_What is being asked:_
Nothing but the lines from the start of the entries below through the line containing "gợi ý phía trên" should appear in the answer, copied exactly and free of pictures.

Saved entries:
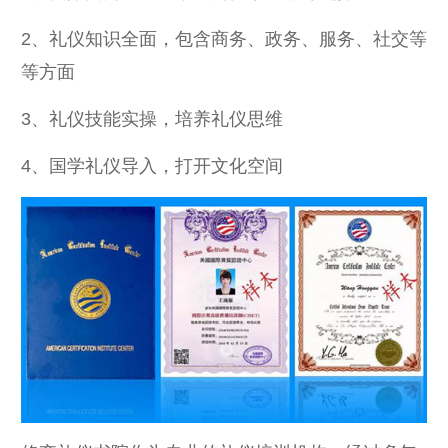
2、礼仪知识全面，包含商务、政务、服务、社交等
等方面
3、礼仪技能实操，培养礼仪思维
4、国学礼仪导入，打开文化空间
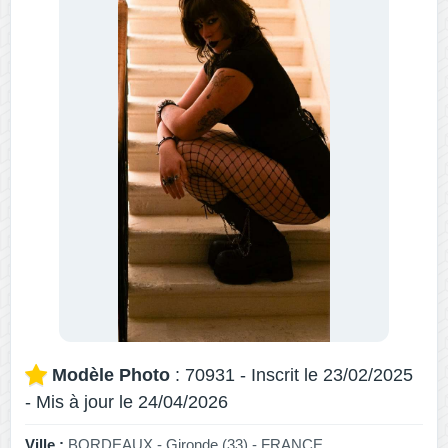
Modèle Photo
: 70931 - Inscrit le 23/02/2025
- Mis à jour le 24/04/2026
Ville :
BORDEAUX - Gironde (33) - FRANCE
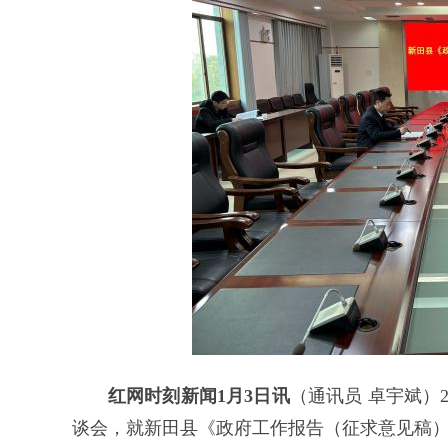
红网时刻新闻1月3日讯
（通讯员 卓宇斌）
谈会，就新田县《政府工作报告（征求意见稿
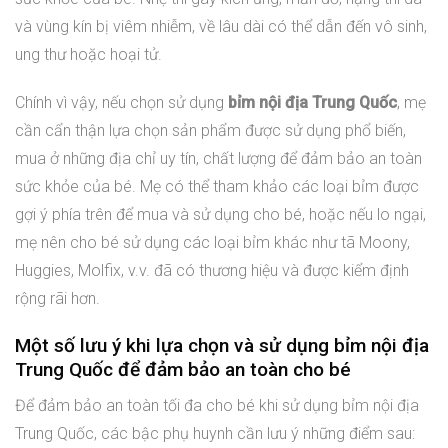
và vùng kín bị viêm nhiễm, về lâu dài có thể dẫn đến vô sinh,
ung thư hoặc hoại tử.
Chính vì vậy, nếu chọn sử dụng
bỉm nội địa Trung Quốc
, mẹ
cần cẩn thận lựa chọn sản phẩm được sử dụng phổ biến,
mua ở những địa chỉ uy tín, chất lượng để đảm bảo an toàn
sức khỏe của bé. Mẹ có thể tham khảo các loại bỉm được
gợi ý phía trên để mua và sử dụng cho bé, hoặc nếu lo ngại,
mẹ nên cho bé sử dụng các loại bỉm khác như tã Moony,
Huggies, Molfix, v.v. đã có thương hiệu và được kiểm định
rộng rãi hơn.
Một số lưu ý khi lựa chọn và sử dụng bỉm nội địa
Trung Quốc để đảm bảo an toàn cho bé
Để đảm bảo an toàn tối đa cho bé khi sử dụng bỉm nội địa
Trung Quốc, các bậc phụ huynh cần lưu ý những điểm sau:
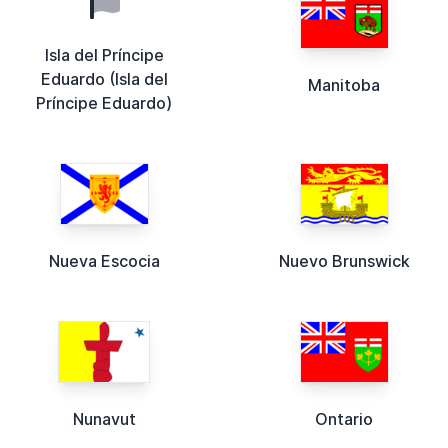
Isla del Príncipe
Eduardo (Isla del
Manitoba
Príncipe Eduardo)
Nueva Escocia
Nuevo Brunswick
Nunavut
Ontario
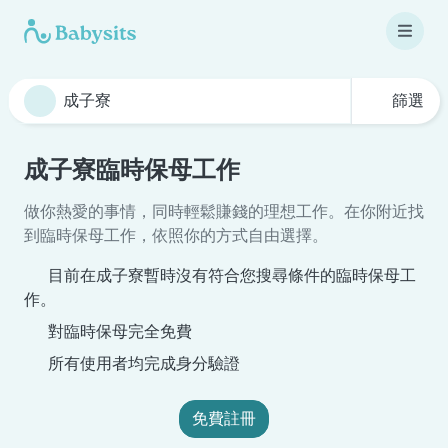
篩選
成子寮臨時保母工作
做你熱愛的事情，同時輕鬆賺錢的理想工作。在你附近找
到臨時保母工作，依照你的方式自由選擇。
目前在成子寮暫時沒有符合您搜尋條件的臨時保母工
作。
對臨時保母完全免費
所有使用者均完成身分驗證
免費註冊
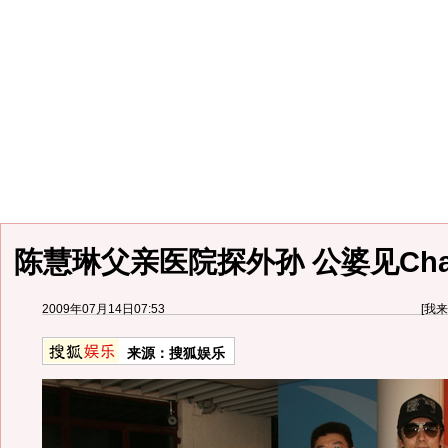
陈慧琳父亲医院探外孙 公婆见Ch
2009年07月14日07:53
[
我来
来源：
搜狐娱乐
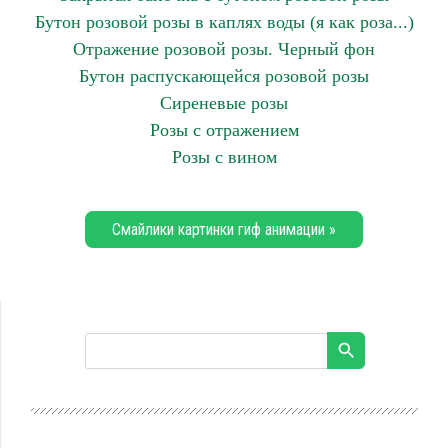
Бутон розовой розы в каплях воды (я как роза...)
Отражение розовой розы. Черный фон
Бутон распускающейся розовой розы
Сиреневые розы
Розы с отражением
Розы с вином
Смайлики картинки гиф анимации »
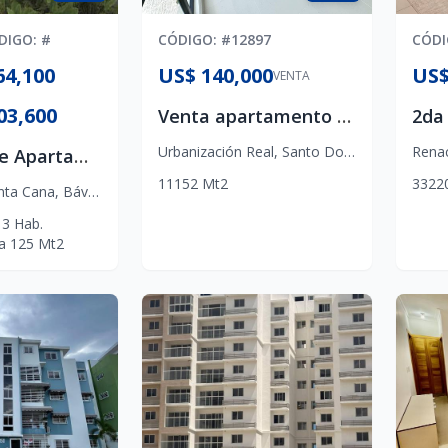
DIGO
: #
CÓDIGO
: #
12897
CÓD
64,100
US$ 140,000
US$
VENTA
03,600
Venta apartamento de oportunidad en urbanización Real , nuevo . 1 habitación + áreas sociales + gimnasio + terraza
Urbanización Real
,
Santo Domingo D.N.
Rena
Proyecto de Apartamentos con Playa y Campo de Golf
1
1
1
52
Mt2
3
3
2
2
ta Cana
,
Bávaro
3
Hab.
a
125
Mt2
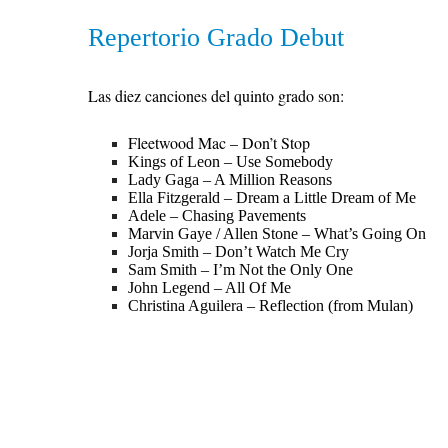
Repertorio Grado Debut
Las diez canciones del quinto grado son:
Fleetwood Mac – Don’t Stop
Kings of Leon – Use Somebody
Lady Gaga – A Million Reasons
Ella Fitzgerald – Dream a Little Dream of Me
Adele – Chasing Pavements
Marvin Gaye / Allen Stone – What’s Going On
Jorja Smith – Don’t Watch Me Cry
Sam Smith – I’m Not the Only One
John Legend – All Of Me
Christina Aguilera – Reflection (from Mulan)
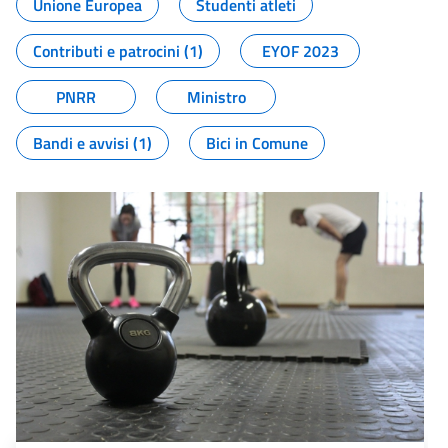
Unione Europea
Studenti atleti
Contributi e patrocini (1)
EYOF 2023
PNRR
Ministro
Bandi e avvisi (1)
Bici in Comune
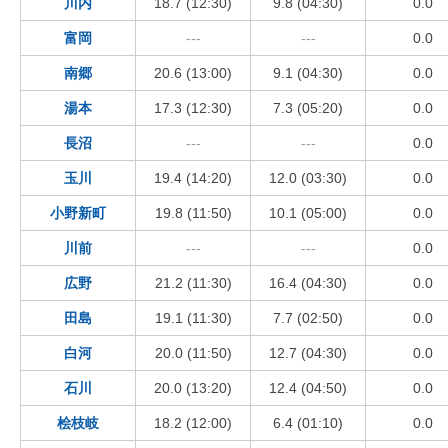
川内
18.7 (12:30)
9.8 (04:30)
0.0
富岡
---
---
0.0
南郷
20.6 (13:00)
9.1 (04:30)
0.0
湯本
17.3 (12:30)
7.3 (05:20)
0.0
長沼
---
---
0.0
玉川
19.4 (14:20)
12.0 (03:30)
0.0
小野新町
19.8 (11:50)
10.1 (05:00)
0.0
川前
---
---
0.0
広野
21.2 (11:30)
16.4 (04:30)
0.0
田島
19.1 (11:30)
7.7 (02:50)
0.0
白河
20.0 (11:50)
12.7 (04:30)
0.0
石川
20.0 (13:20)
12.4 (04:50)
0.0
桧枝岐
18.2 (12:00)
6.4 (01:10)
0.0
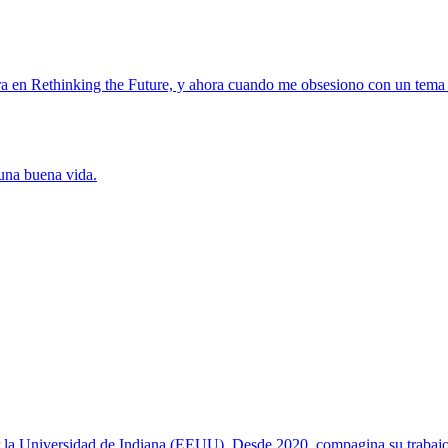
ra en Rethinking the Future, y ahora cuando me obsesiono con un tema e
una buena vida.
 la Universidad de Indiana (EEUU). Desde 2020, compagina su trabajo c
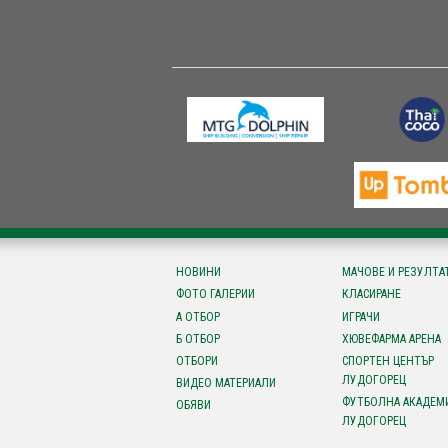
НОВИНИ
МАЧОВЕ И РЕЗУЛТА
ФОТО ГАЛЕРИИ
КЛАСИРАНЕ
А ОТБОР
ИГРАЧИ
Б ОТБОР
ХЮВЕФАРМА АРЕНА
ОТБОРИ
СПОРТЕН ЦЕНТЪР
ЛУДОГОРЕЦ
ВИДЕО МАТЕРИАЛИ
ФУТБОЛНА АКАДЕМ
ОБЯВИ
ЛУДОГОРЕЦ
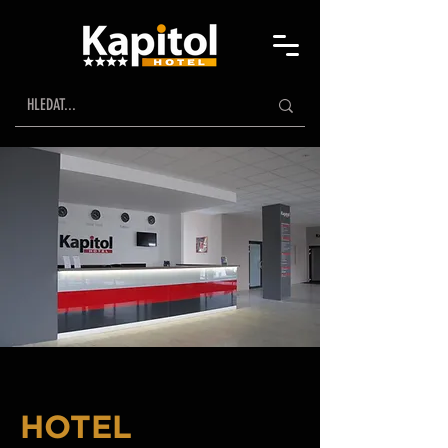
HOTEL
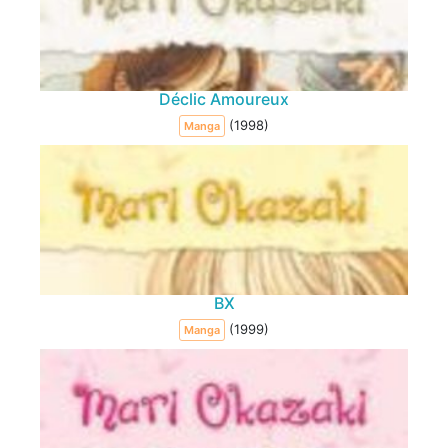
Déclic Amoureux
(1998)
Manga
BX
(1999)
Manga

_Solved problem:_
2、礼仪知识全面，包含商务、政务、服务、社交等
等方面
3、礼仪技能实操，培养礼仪思维
4、国学礼仪导入，打开文化空间
Modèle Photo
: 70931 - Inscrit le 23/02/2025
- Mis à jour le 24/04/2026
Ville :
BORDEAUX - Gironde (33) - FRANCE
红网时刻新闻1月3日讯
（通讯员 卓宇斌）
谈会，就新田县《政府工作报告（征求意见稿
và vùng kín bị viêm nhiễm, về lâu dài có thể dẫn đến vô sinh,
ung thư hoặc hoại tử.
Chính vì vậy, nếu chọn sử dụng
bỉm nội địa Trung Quốc
, mẹ
cần cẩn thận lựa chọn sản phẩm được sử dụng phổ biến,
mua ở những địa chỉ uy tín, chất lượng để đảm bảo an toàn
sức khỏe của bé. Mẹ có thể tham khảo các loại bỉm được
gợi ý phía trên để mua và sử dụng cho bé, hoặc nếu lo ngại,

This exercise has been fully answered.